Faisant contraste avec cette scène biblique, le secteur d'Améliorations Rurales lui-même. Un long bâtiment abritait le logement du moniteur. Un bac d'étiquetage le prolongeait, avec des enclos pour la vaccination. Ici tout était rassemblé pour la lutte contre les fléaux qui périodiquement déciment le troupeau : la faim, la soif, la maladie, le froid.

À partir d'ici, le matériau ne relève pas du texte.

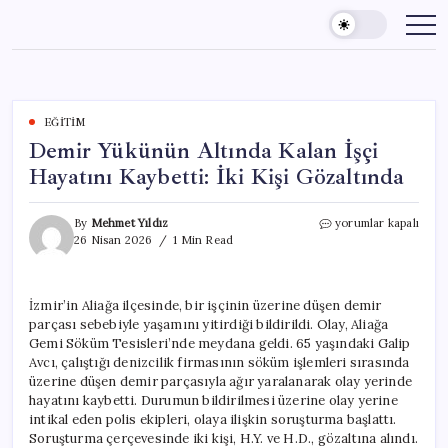
Skip
to
content
EĞITIM
Demir Yükünün Altında Kalan İşçi
Hayatını Kaybetti: İki Kişi Gözaltında
Demir
By
Mehmet Yıldız
yorumlar kapalı
Yükünün
26 Nisan 2026
1 Min Read
Altında
Kalan
İşçi
İzmir’in Aliağa ilçesinde, bir işçinin üzerine düşen demir
Hayatını
parçası sebebiyle yaşamını yitirdiği bildirildi. Olay, Aliağa
Kaybetti:
İki
Gemi Söküm Tesisleri’nde meydana geldi. 65 yaşındaki Galip
Kişi
Avcı, çalıştığı denizcilik firmasının söküm işlemleri sırasında
Gözaltında
üzerine düşen demir parçasıyla ağır yaralanarak olay yerinde
için
hayatını kaybetti. Durumun bildirilmesi üzerine olay yerine
intikal eden polis ekipleri, olaya ilişkin soruşturma başlattı.
Soruşturma çerçevesinde iki kişi, H.Y. ve H.D., gözaltına alındı.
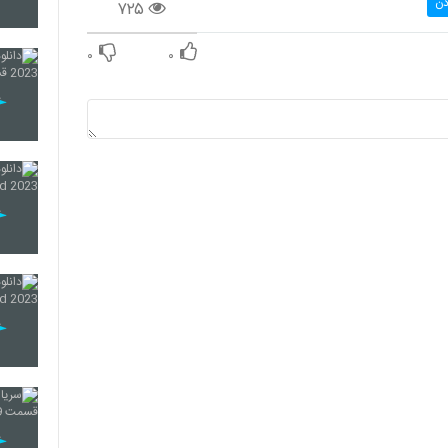
دن
۷۲۵
۰
۰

Lutte contre la faim d'abord. Une luzernière dans un ancien oued, des banquettes de cactus inermes ont été plantées : ce fourrage sera distribué gratuitement dans les périodes de disette. Cette culture s'étendra sur cinq ou six mille hectares, avec mises en défend – Lutte contre la soif ensuite : douze puits d'eau ont été aménagés autour du centre. - Lutte contre la maladie : une piscine de dix mètres est déjà en fonctionnement pour désinfecter les moutons. On peut y baigner et vermifuger de 800 à 1 000 moutons à l'heure. Le bain et l'administration du vermifuge sont suivis de la vaccination, ainsi que de la castration des animaux les moins beaux et de l'ablation de la queue des jeunes brebis – Lutte contre le froid enfin, grâce à des bosquets de jujubiers plantés de loin en loin dans la plaine.

Le résultat est immédiatement visible. Les troupeaux avaient été décimés par cinq ans de sécheresse. On les reconstitue en prêtant à chaque éleveur nécessiteux une vingtaine de bêtes. Ces troupeaux sont presque entièrement remboursés en un an. Quant à la qualité de la laine, elle vaut celle des meilleurs croisés d'Australie.

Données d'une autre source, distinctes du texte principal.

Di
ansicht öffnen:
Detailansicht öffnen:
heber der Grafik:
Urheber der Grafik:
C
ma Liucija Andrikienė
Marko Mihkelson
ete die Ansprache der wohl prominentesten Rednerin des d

3° Non moins intéressants sont les SAR d'arboriculture. Sans doute pour sauver les terres d'Algérie, eût-il été à la fois plus simple et plus efficace de reboiser. Mais on devait tenir compte des situations acquises et ne pas priver les Fellahs de leurs terres, même menacées. Aussi, un peu partout, tente-t-on sur les terres déclines des cultures en banquettes, avec, au bourrelet de celles-ci, des plantations d'arbres fruitiers. Ces paysages lunaires d'Algérie deviendront-ils un immense verger ? Déjà les SAR d'arboriculture couvrent 30 000 hectares. Dans deux ou trois ans, ils en couvriront 120 000. En même temps l'Administration s'attache à améliorer le rendement des quelque 60 000 hectares que représente le verger indigène de l'Algérie, souvent fort mal cultivé.

4° Enfin, dans le Sud, pour sauver les oasiens, on crée des SAR  de phoeniculture. Nous en avons visité un à El Arfiane, entre Biskra et Touggourt. Mais, à vrai dire, le problème du Sud Algérien dépasse les possibilités des SAR. C'est avant tout un problème de recherche de l'eau – et peut-être encore plus un problème de réglementation de sa distribution pour en éviter l'appropriation abusive.